We use targets for any time that we want the dog to drive ahead of us or drive thru a problem. Jag also loves to retrieve so I use a target just small enough for him to carry -- one of the small Gladware dishes full of bait. Others use Cheerios containers designed for children. Jag will pick up his target and bring it to me to open and give him a treat from it. Works for contacts too.

Or you can use a tug or a ball. That way if Pan wants to interact with you he has to perform the jump sequence correctly and bring the toy back to you. You play tug or throw the ball a couple of times then do the sequence again, or another one.

He is not really dumb, he just doesn't see the point yet.


----------



## Liesje (Mar 4, 2007)

Willy, no it's not a given that he will take the second jump with two in a row and a toy. You'd think he would since he's all about SPEED and the easiest way to the toy is OVER. We tried a few 2-3 jump chutes and he wasn't consistent. However none of our jumps have "wings" on the side. Maybe I need to box him in so there's no other option?  Normally I prefer to show the dog as soon as possible what the equipment or exercise *really* looks like so we aren't dependent on a lot of other "stuff" in order to be successful but if that's how it's done I could get some expens or baby gates in the picture.
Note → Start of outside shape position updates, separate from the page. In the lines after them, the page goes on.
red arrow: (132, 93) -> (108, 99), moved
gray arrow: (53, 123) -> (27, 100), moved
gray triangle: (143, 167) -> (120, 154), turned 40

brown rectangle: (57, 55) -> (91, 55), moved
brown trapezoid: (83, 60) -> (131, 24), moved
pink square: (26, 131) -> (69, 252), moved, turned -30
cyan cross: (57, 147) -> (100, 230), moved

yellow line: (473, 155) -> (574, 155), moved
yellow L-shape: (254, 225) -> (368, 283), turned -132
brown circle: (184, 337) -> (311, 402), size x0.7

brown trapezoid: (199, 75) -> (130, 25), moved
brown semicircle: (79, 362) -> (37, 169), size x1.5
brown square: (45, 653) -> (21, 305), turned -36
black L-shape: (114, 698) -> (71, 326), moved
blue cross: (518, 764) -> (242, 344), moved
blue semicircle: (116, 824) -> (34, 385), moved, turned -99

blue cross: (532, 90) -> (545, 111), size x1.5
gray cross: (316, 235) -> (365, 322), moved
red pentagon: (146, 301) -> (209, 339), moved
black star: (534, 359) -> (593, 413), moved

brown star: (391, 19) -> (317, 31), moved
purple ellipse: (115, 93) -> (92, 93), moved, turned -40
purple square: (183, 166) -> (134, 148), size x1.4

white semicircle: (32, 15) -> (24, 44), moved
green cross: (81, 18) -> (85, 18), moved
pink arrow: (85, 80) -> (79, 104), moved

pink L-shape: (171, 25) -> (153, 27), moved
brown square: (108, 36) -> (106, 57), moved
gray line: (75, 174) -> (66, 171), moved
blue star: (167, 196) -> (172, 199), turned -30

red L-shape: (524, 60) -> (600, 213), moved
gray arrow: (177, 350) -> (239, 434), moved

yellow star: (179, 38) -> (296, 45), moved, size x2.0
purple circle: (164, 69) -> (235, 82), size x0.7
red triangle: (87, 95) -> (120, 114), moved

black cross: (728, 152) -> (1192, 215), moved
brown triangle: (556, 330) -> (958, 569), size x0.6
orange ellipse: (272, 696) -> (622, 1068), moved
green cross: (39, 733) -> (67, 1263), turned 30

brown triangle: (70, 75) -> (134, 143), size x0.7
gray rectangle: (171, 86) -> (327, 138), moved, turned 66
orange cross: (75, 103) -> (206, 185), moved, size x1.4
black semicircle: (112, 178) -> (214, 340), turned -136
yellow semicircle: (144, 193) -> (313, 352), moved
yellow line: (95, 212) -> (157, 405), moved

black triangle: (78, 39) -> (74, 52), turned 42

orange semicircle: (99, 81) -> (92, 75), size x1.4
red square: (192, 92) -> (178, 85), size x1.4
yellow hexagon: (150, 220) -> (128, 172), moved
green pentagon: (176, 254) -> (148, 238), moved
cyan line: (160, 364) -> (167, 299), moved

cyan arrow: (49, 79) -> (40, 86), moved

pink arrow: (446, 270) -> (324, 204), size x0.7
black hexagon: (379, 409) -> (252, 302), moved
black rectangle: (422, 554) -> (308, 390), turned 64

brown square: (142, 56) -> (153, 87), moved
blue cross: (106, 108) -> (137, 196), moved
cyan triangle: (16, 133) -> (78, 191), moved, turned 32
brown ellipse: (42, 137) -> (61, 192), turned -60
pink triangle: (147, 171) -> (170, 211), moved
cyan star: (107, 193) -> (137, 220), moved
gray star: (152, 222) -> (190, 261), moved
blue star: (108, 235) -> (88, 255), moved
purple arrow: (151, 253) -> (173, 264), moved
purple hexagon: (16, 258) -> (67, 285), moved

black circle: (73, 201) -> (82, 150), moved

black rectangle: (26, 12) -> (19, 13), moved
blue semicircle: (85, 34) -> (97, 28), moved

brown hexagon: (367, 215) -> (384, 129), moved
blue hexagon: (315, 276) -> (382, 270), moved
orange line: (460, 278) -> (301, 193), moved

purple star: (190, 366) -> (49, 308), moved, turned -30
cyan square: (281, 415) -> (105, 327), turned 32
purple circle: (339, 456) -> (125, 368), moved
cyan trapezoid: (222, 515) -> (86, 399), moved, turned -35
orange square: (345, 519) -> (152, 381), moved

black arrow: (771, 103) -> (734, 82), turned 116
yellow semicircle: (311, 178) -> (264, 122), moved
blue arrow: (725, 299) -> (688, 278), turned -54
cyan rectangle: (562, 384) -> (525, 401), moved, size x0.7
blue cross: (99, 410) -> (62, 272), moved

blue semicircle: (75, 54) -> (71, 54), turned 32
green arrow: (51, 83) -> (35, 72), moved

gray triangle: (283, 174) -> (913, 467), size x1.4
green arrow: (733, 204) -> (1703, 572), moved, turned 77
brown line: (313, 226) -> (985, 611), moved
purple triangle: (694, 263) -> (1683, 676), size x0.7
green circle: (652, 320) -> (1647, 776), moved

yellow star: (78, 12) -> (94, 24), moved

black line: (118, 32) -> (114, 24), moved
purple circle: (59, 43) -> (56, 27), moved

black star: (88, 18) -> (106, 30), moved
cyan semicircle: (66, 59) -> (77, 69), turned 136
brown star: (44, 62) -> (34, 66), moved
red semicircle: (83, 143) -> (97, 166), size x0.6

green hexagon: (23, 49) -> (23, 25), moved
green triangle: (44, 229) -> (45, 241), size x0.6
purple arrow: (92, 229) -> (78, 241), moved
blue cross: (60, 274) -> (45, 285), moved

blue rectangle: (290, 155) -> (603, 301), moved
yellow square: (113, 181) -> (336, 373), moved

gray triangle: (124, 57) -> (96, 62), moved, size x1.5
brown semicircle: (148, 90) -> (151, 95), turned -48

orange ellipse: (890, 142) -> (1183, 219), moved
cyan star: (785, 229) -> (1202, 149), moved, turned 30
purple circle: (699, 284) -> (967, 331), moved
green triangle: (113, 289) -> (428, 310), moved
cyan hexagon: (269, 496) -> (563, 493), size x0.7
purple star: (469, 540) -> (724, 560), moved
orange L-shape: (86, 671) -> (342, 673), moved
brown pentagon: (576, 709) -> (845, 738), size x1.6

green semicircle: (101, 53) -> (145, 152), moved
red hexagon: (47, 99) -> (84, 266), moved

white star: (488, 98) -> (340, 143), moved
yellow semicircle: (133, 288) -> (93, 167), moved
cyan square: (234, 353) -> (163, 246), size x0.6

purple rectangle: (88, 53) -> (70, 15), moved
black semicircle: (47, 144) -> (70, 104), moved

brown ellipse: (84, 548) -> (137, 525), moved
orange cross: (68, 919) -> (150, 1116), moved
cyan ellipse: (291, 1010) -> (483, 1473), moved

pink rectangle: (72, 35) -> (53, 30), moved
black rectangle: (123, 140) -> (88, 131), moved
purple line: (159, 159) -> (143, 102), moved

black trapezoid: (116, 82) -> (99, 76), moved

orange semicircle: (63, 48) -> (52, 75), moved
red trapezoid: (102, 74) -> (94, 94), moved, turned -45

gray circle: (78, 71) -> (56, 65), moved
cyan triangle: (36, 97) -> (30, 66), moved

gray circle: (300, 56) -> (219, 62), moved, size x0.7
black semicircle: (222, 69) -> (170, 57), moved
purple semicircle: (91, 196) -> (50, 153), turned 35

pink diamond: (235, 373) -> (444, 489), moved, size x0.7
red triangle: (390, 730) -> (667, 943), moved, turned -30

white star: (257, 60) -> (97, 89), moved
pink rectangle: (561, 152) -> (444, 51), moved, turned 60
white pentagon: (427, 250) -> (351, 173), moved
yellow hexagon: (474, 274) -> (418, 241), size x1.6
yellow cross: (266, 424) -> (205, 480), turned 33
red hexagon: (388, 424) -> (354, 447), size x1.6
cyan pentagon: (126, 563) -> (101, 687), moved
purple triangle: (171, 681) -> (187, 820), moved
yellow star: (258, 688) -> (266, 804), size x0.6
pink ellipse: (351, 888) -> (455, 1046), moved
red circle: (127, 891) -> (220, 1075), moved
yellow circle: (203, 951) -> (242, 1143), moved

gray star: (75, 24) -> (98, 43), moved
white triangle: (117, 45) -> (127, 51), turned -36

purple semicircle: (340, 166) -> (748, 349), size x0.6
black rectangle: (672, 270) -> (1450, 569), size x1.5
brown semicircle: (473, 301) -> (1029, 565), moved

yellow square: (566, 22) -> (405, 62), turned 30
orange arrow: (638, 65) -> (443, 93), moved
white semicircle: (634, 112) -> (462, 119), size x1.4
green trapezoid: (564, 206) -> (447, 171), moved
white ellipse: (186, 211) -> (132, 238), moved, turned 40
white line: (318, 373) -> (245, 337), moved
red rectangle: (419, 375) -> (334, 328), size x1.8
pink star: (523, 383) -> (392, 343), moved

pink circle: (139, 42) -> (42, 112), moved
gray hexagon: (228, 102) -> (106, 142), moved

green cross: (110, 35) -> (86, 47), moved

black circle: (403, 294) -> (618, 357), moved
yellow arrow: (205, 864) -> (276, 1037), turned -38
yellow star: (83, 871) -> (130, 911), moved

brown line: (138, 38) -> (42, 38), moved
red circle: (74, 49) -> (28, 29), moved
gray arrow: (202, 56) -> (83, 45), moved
Another related question, when using toys for agility....how do you avoid knocking bars? For both my dogs, toys = DRIVE = flat jumping = knocked bars (same reason both my dogs slam jump in flyball). Do you alternate between rehearsing jumping technique and using a toy to reward something like a jump chute? For basic jumping technique I used a method that MRL showed on this forum with her dog. I sit right at the jump (alternate sides) and have the dog just pop over and back, dropping food on the ground directly over the jump, not throwing it out. Nikon has had more experience with this as he's older, and he can clear the Schutzhund jump (1meter) from a down or sit position, no run up to the jump. Actually his default jumping behavior is to collect going over the jump so that by the time his feet touch on the other side he's turned halfway around and then he drops to his belly facing the jump, ready to pop back over the other way (if I'm moving, or there's another obstacle, or I've tossed a dumbbell or reward, he doesn't stop).


----------



## wildo (Jul 27, 2006)

Wow- such good questions. I just don't think I'm the authority to answer them. In my humble opinion, what you described from MRL is _not_ teach jump technique. It is simply value building the jump- like I described in my first response to you. The only way I know how to teach jump technique is through Susan Salo's set point (spider) apparatus. That last video I just posted had this in there. In fact, that actually was video of a Salo seminar. And yes- people are absolutely using the toy as reward!

I really, really, REALLY think you would benefit from checking out the Salo DVDs. You mention difficulty in sequencing, and flat jumping. She corrects both of these things in her DVDs. Even just watching some youtube videos on the subject may benefit.

There's some good info and videos here: http://www.germanshepherds.com/forum/agility/178086-not-all-peachy-our-world-jumping-issues.html


----------



## Liesje (Mar 4, 2007)

What I mean by jump technique is the actual physical strength of going up and over, lifting the rear, collecting over the jump. For me the dog can "jump" when he can simply jump over the jump from a dead sit (without needing a running build up or any sort of reward to drive forward). Since our Schutzhund jump is 39" high that requires some training and buildup (from a physical perspective) than say 20 or 24", so I spend quite a bit of time training the dog to power himself over and be able to collect going over the jump before actually using it as an obstacle. When I do these exercises for strength and stamina, the dogs do great and never drop bars, but when I put toys and drive back into the picture, their drive clouds their training (not unique to agility!).

I found it, this is how I structured their jump training (except I work my dogs up to 40" depending on their age)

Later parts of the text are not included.